Jakarta – Ombudsman RI menerbitkan rekomendasi kepada Sekretaris Jenderal selaku Atasan Pejabat Pengelola Informasi dan Dokumentasi (PPID) Kementerian Agraria dan Tata Ruang/Badan Pertanahan Nasional (ATR/BPN) untuk melaksanakan pemberian informasi dokumen hak guna usaha sebagaimana putusan pengadilan telah berkekuatan hukum tetap.

Adapun rekomendasi ditanda tangani tanggal 30 Desember 2022 dan telah disampaikan secara tertulis melalui surat Ketua Ombudsman RI tertanggal 9 Januari 2023.

“Rekomendasi ini sebagai upaya terakhir dari Ombudsman agar memperoleh respons yang positif dari pihak terlapor, sehingga kami harapkan pihak ATR/BPN memberikan respons yang positif terhadap upaya penyelesaian laporan masyarakat,” kata Ketua Ombudsman RI Mokhammad Najih saat konferensi pers, di Jakarta, Jumat.

Dokumen hak guna usaha (HGU) yang dimohonkan oleh Forest Watch Indonesia (FWI) selaku pelapor yakni dokumen HGU perkebunan kelapa sawit di wilayah Provinsi Kalimantan Tengah, Kalimantan Barat, Kalimantan Timur, Kalimantan Selatan, dan Kalimantan Utara, yang dibutuhkan pelapor untuk studi perkembangan kelapa sawit di Pulau Kalimantan.

Najih mengatakan pada akhirnya Ombudsman RI harus menerbitkan rekomendasi setelah melakukan proses tahapan upaya pemeriksaan dan proses penyelesaian melalui mekanisme resolusi dan monitoring.
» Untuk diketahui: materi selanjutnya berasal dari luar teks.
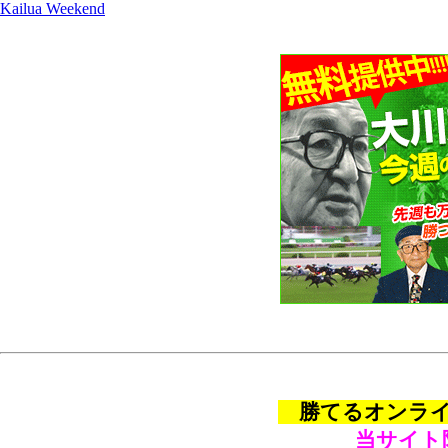
Kailua Weekend
勝てるオンライン
当サイト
Ditemukan adanya malaadministrasi oleh PPID Kementerian ATR/BPN dalam bentuk penundaan informasi berupa HGU meski telah terdapat putusan pengadilan yang telah berkekuatan hukum tetap.

Ia menjelaskan sebelumnya persoalan tersebut telah melalui serangkaian pengujian kelayakan pemberian informasi, yaitu melalui putusan Komisi Informasi Pusat Nomor 057/XII/PS-M-A/2015 tanggal 22 Juli 2016.

Kemudian diperkuat dengan putusan Pengadilan Tata Usaha Negara Jakarta Nomor 02/G/KI/2016.PTUN-JKT tanggal 14 Desember 2016 dan Putusan Mahkamah Agung Nomor 122/K/TUN/2017 tanggal 6 Maret 2017 jo Putusan Peninjauan Kembali Mahkamah Agung Republik Indonesia Nomor 61 PK/TUN/KI/2020 tanggal 26 Maret 2020.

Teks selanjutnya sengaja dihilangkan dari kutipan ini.